Exact copy, no pictures: repeat the data that follows.

══════════════════════════════

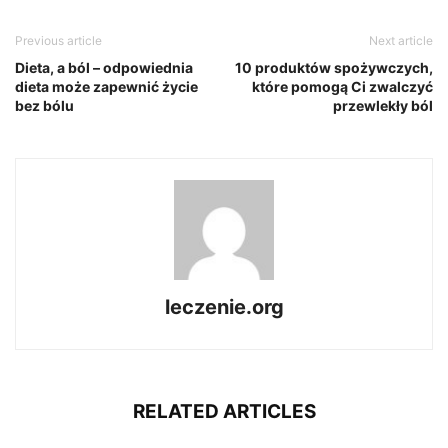
Previous article
Next article
Dieta, a ból – odpowiednia
10 produktów spożywczych,
dieta może zapewnić życie
które pomogą Ci zwalczyć
bez bólu
przewlekły ból
leczenie.org
RELATED ARTICLES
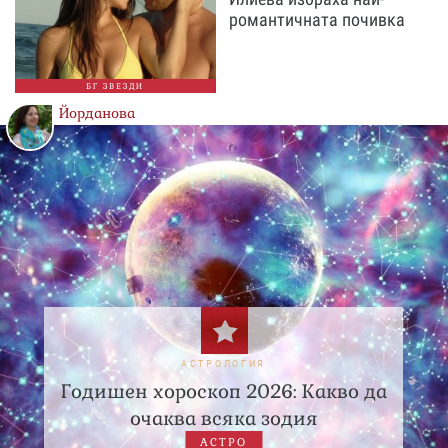
романтичната почивка
БГ ЗВЕЗДИ
Йорданова
АСТРОЛОГИЯ
Годишен хороскоп 2026: Какво да
очаква всяка зодия
АСТРО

══════════════════════════════

■ **Reply**
Previous article
Next article
Dieta, a ból – odpowiednia
10 produktów spożywczych,
dieta może zapewnić życie
które pomogą Ci zwalczyć
bez bólu
przewlekły ból
leczenie.org
RELATED ARTICLES
романтичната почивка
БГ ЗВЕЗДИ
Йорданова
АСТРОЛОГИЯ
Годишен хороскоп 2026: Какво да
очаква всяка зодия
АСТРО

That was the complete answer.